Robert Badinter s'est éteint dans la nuit du 8 au 9 février. Ancien ministre et avocat, il avait ardemment œuvré pour l'abolition de la peine de mort. En février 1979 à Dijon, il avait notamment sauvé la vie du dernier homme condamné à l'exécution. Retour en images.
Le 27 février 1979, Jean Portais arrivait à la Cour d’assises de Dijon. L’homme de 70 ans avait été condamné à mort pour les meurtres de la fille d’une bijoutière à Mâcon en 1968 et du sous-brigadier Pierre Prévost à Libourne (Gironde) en 1969.
"Un vieil homme sans avenir"
Rejugé, il est finalement sauvé de la guillotine, en grande partie grâce à son avocat : Robert Badinter. L'ancien garde des Sceaux présente à l'epoque son client comme "un vieil homme, sans avenir, sans espérance, un homme d'un autre temps". Grâce à ces circonstances atténuantes, la cour l'a finalement condamné à perpétuité.

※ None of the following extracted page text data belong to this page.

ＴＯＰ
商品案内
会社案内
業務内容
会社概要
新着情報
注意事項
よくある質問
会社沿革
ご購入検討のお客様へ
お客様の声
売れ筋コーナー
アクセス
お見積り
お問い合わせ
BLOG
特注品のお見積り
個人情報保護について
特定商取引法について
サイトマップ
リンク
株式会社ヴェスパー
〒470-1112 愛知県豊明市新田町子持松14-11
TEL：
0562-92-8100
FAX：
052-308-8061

"Monsieur Badinter avait triomphé de la peine de mort"
C'est dans les années 80, dans les couloirs des tribunaux parisiens que Maître Patrick-Victor Uzan, avocat au barreau de Dijon, croisait le chemin de Robert Badinter. Les yeux pétillants, il décrit l'aura qui entourait le juriste au micro de Yacine Arbaoui : "J’attendais qu’il prenne la parole pour m’imprégner de cet immense homme. Il avait un sens du verbe, une précision du mot, une gestuelle, des mains qui exprimaient autant que la voix… J’ai appris de lui la grande humilité, le savoir qui ne s’exprime pas, le souci du dialogue, du respect de l’autre. C’était un combattant, pas seulement d’audience, mais un combattant des idées et il imposait le respect."
C'est en tant que jeune avocat que le Dijonnais a assisté à l'abolition de la peine de mort. " J’en ai un souvenir très précis", se rappelle-t-il. "Il m’est arrivé au tout début de ma carrière de plaider sous l’égide de la peine de mort et d’entendre un avocat général requérir cette peine. Cet homme a été condamné, mais entretemps, Monsieur Badinter avait triomphé de la peine de mort. Mon client en question avait été rejugé et condamné à perpétuité."

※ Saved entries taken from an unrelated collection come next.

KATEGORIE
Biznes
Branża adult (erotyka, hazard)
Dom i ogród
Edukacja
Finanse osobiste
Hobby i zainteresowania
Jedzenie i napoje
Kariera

Patrick-Victor Uzan se souvient avoir été marqué par les mots de Robert Badinter à l'époque, alors qu'il luttait pour l'abolition de la peine de mort : "Il nous a fait mesurer nos insuffisances et il nous a imposé le respect du métier et de l’homme quel que soit son crime. Il disait : "Je ne défends pas le crime, je défends l’homme qui a commis le crime"."
De quoi renforcer un peu plus l'image de modèle qu'a laissé Robert Badinter pour le monde de la justice, mais aussi pour la France.